As the gap between hard drive access time and memory access time increases, it is increasingly desirable to locate more data in memory. This is increasingly important because the size of applications and data sets are increasing at a faster rate than the density of main memory. Furthermore, systems with multiprocessors may have many programs running simultaneously with each program having a relatively small number of pages of instructions and data in main memory. Hence, page faults may occur frequently. One way to increase the effective storage capacity of main memory is to compress its contents. However, conventional computer systems may be unable to efficiently manage the compressed data in main memory.
In typical computer operations, data is in near-constant motion in and out of memory; between memory and processors or between other sources and destinations. As processing speeds of computers have increased, the speed demands of compression/decompression engines have increased enormously.
Most conventional compression engines are capable of operating at data bus speeds but not at the bandwidth of, for example, a modern memory bus.

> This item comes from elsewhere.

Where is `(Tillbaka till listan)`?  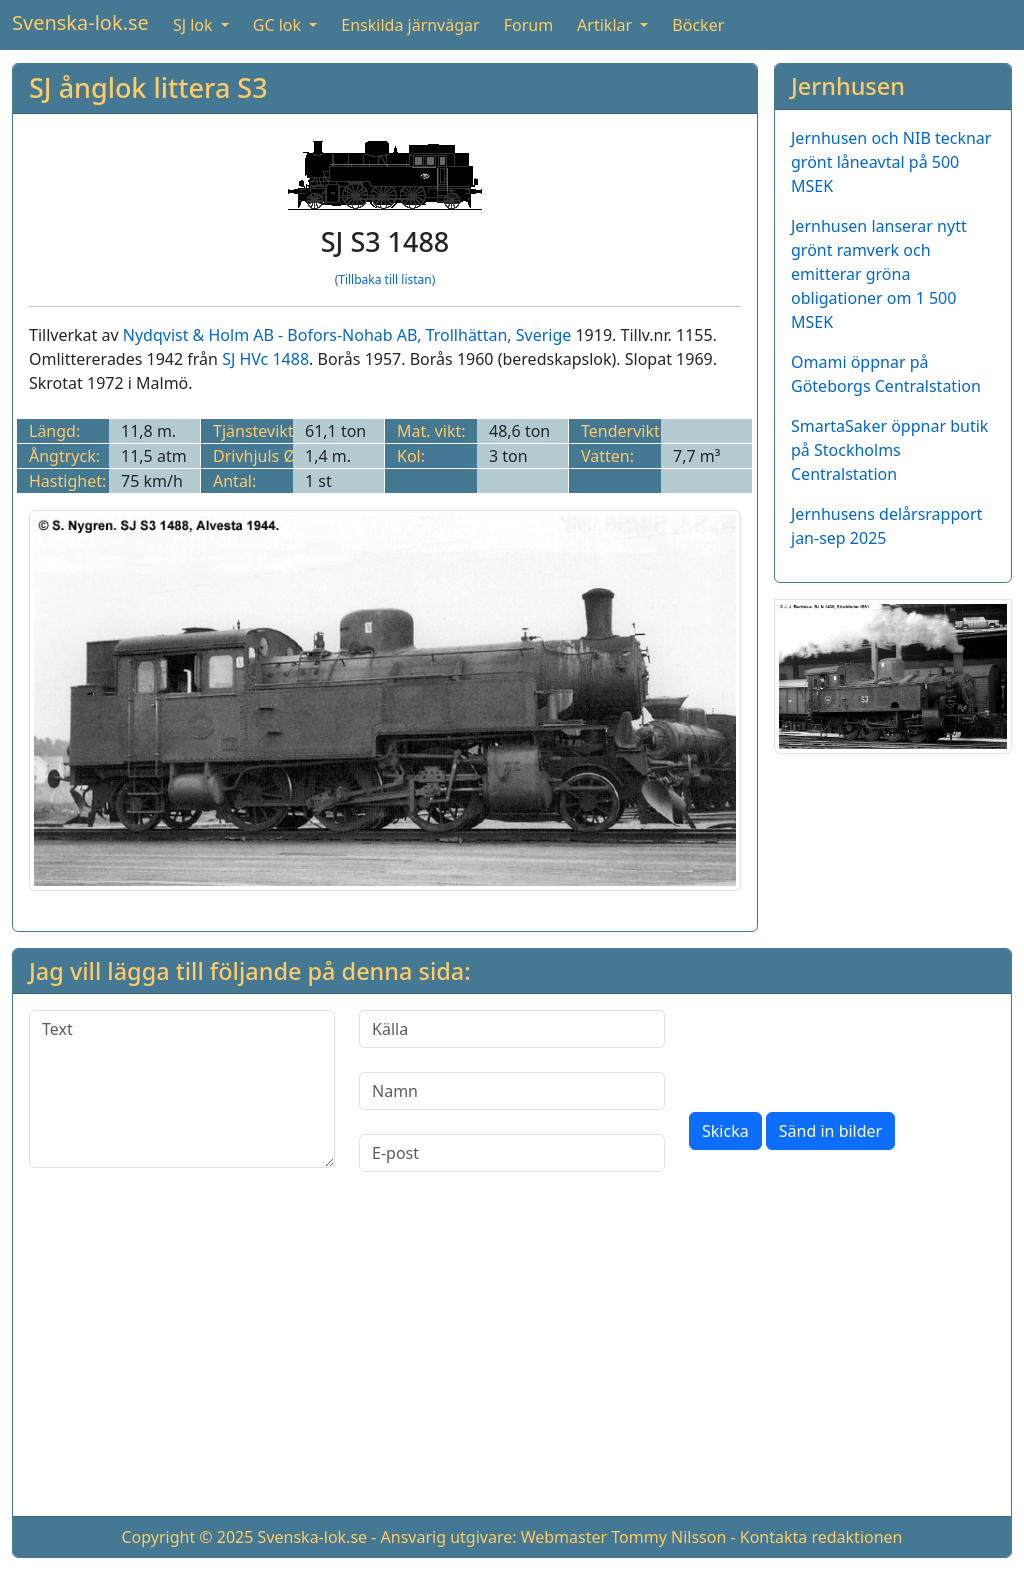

This limitation slows down memory bus operations by adding latency to each transaction. A number of techniques have been employed to work around the speed loss associated with both compression and decompression.

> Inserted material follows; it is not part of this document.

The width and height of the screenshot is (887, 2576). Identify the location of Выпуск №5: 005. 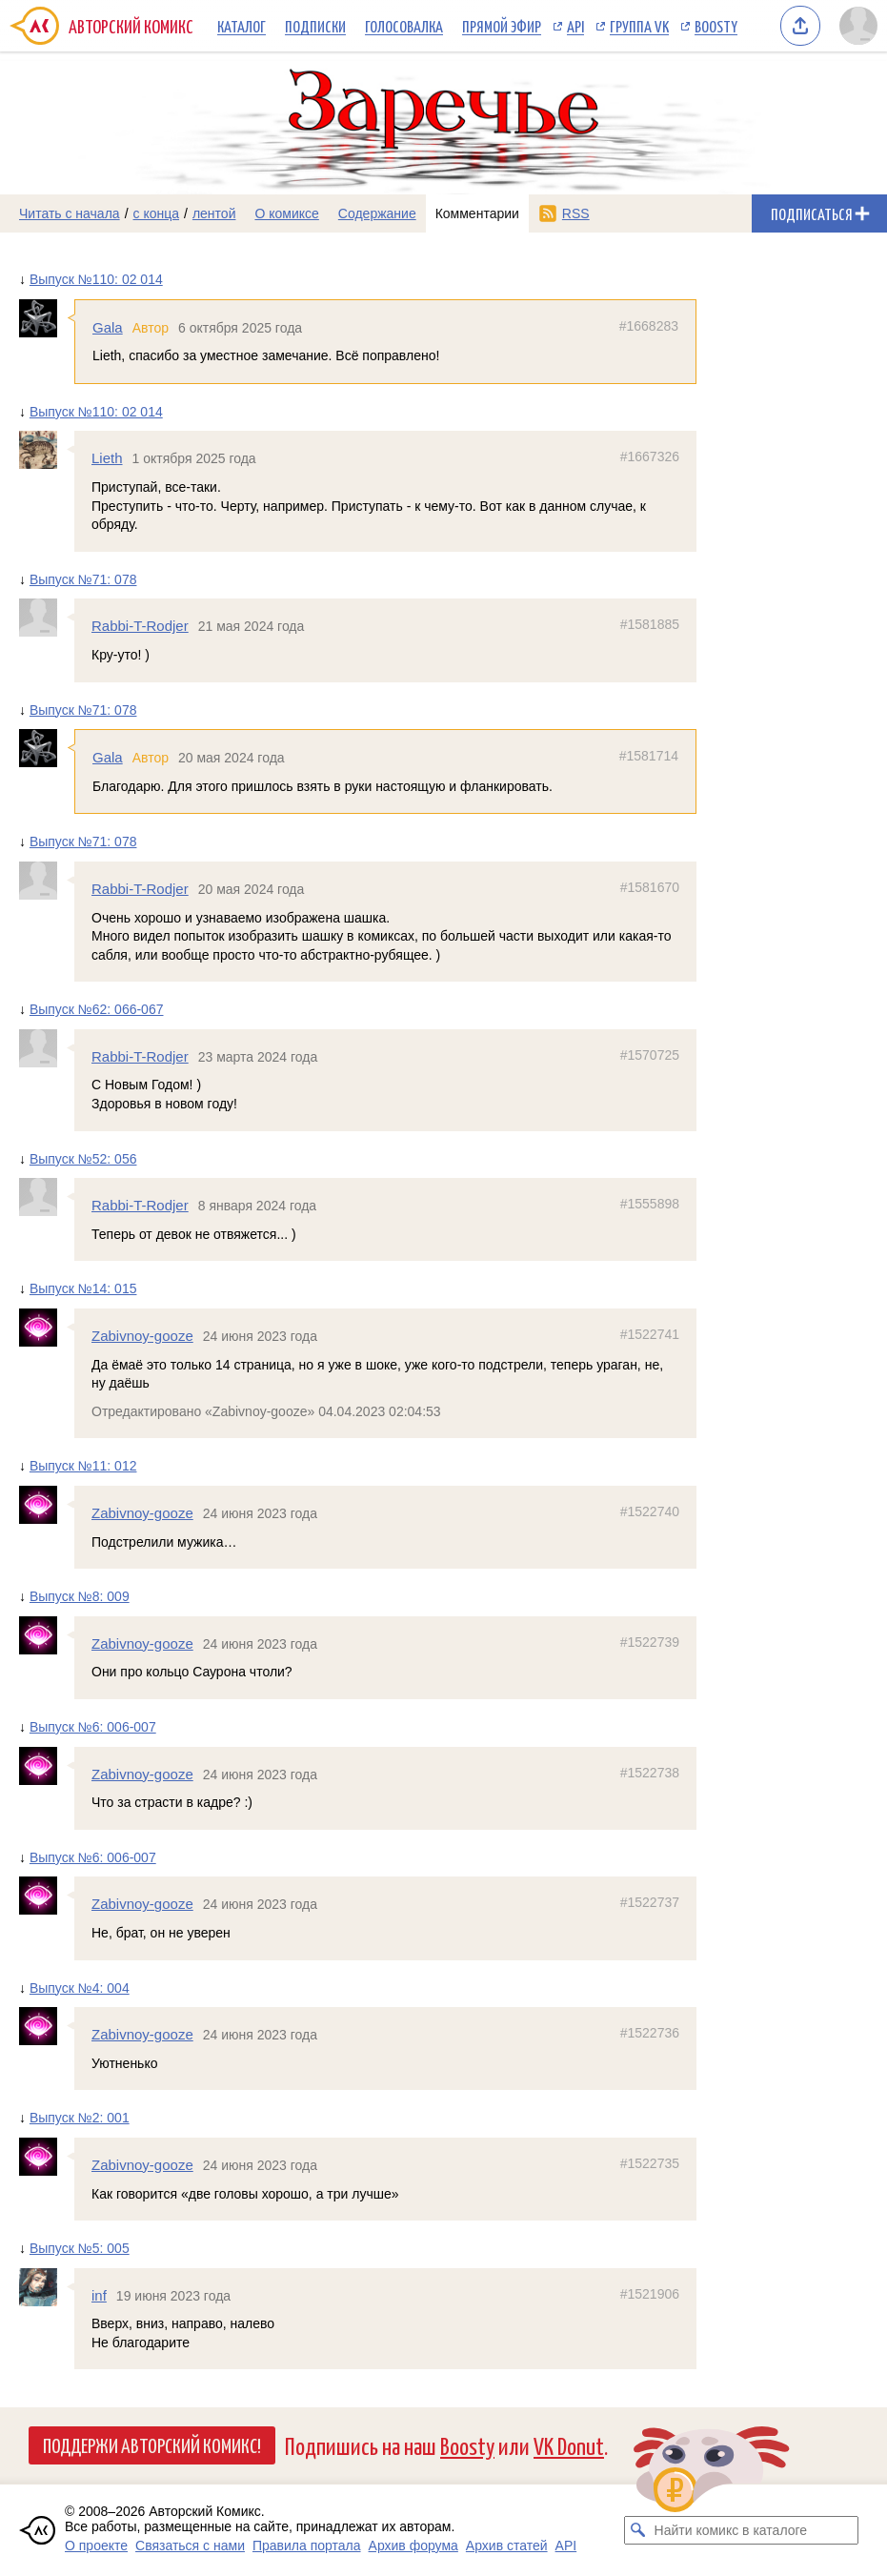
(80, 2248).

One common technique uses multiple compression/decompression engines each of which is fed pieces of any given memory packet. Typically, the packet pieces are equally sized and very large, commonly on the order of one kilobyte or even larger. These large data “chunks” emerge from the compression engine at roughly the same compression ratio but with significant lag in comparison to bus speed. The piece sizes can vary from transaction to transaction, causing the compression engines to almost never be used at full efficiency and, more importantly, the size of compressed, data blocks varies with every transaction, putting huge demands on buffers and significantly reducing overall speed.

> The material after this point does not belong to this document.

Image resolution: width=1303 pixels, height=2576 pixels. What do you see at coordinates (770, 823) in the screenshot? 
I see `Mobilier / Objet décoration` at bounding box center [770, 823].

What is needed then, is a means of inline compression/decompression of data transmitted in computer buses that fully exploits the speed of available compression engines and exerts minimal impact on the speed and bandwidth of bus transactions as well as minimizing increased complexity of bus structures. A further need exists for such a means to efficiently use resources, such as the memory required for a table specifying the locations of the compressed data and on the compression/decompression engines themselves.